Pour comprendre pourquoi il ne suffit pas d’être bilingue en français – langue des signes française (LSF) pour espérer être un bon interprète il suffit d’étudier les mécanismes complexes mis en oeuvre pour produire une interprétation simultanée (c’est à dire interpréter le discours d’un intervenant en même temps qu’il s’exprime) de qualité.
En effet, traduire ou interpréter n’est pas simplement remplacer un mot par un autre mot (ou signe). On peut d’ailleurs remarquer que les logiciels de traduction automatique qui emploie cette technique offrent rarement des résultats satisfaisants. De plus, lorsqu’une personne s’exprime, elle ne se contente pas de combiner syntaxiquement des termes de sa langue. Par sa voix, ses intonations, ses mouvements corporels, ses hésitations… elle module le sens de son expression, le nuance, le contredit…
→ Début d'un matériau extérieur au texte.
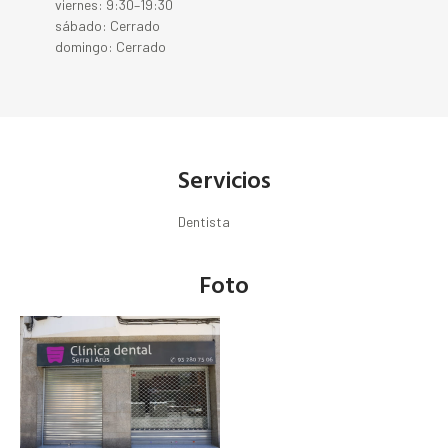
viernes: 9:30–19:30
sábado: Cerrado
domingo: Cerrado
Servicios
Dentista
Foto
Le sens (ou "vouloir-dire") de l’expression verbale est donc en réalité une synthèse de ces multiples facteurs. Par exemple en fonction de l’intonation que j’emploie, la signification du mot "bravo" peut être très différente (du compliment sincère à un certain mépris).
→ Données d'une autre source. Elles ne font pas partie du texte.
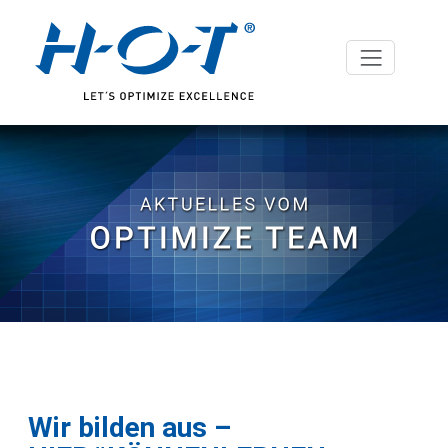
Wir bilden aus –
Afin d’extraire cette substantielle moelle des propos d’un locuteur, l’interprète utilise un procédé dénommé "déverbalisation". Cela signifie qu’il doit se détacher de la forme des propos du locuteur pour se concentrer sur le sens, et ne garder à l’esprit qu’une trame déverbalisée (l’idée, l’intention, le message mais sans les mots) de ce qu’il vient d’entendre. Il pourra ensuite donner une nouvelle forme à cette image déverbalisée qu’il a gardé en mémoire, dans la langue d’arrivée.
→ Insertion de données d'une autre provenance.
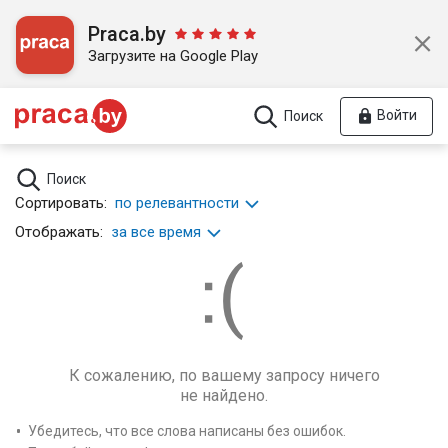
Praca.by
Загрузите на Google Play
Войти
Поиск
Поиск
Сортировать:
по релевантности
Отображать:
за все время
К сожалению, по вашему запросу ничего
не найдено.
Убедитесь, что все слова написаны без ошибок.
Marianne Lederer et Danica Seleskovitch dans leur célèbre ouvrage "Interpréter pour Traduire (2001)" résument ainsi notre travail : "En même temps que l’interprète entend le discours, il perçoit la situation globale [...] ; en même temps qu’il conceptualise ce qu’il vient d’entendre, il entend la suite et énonce le résultat de son opération de conceptualisation ; ce faisant, il écoute également ce qu’il dit lui-même pour vérifier la correction de son expression."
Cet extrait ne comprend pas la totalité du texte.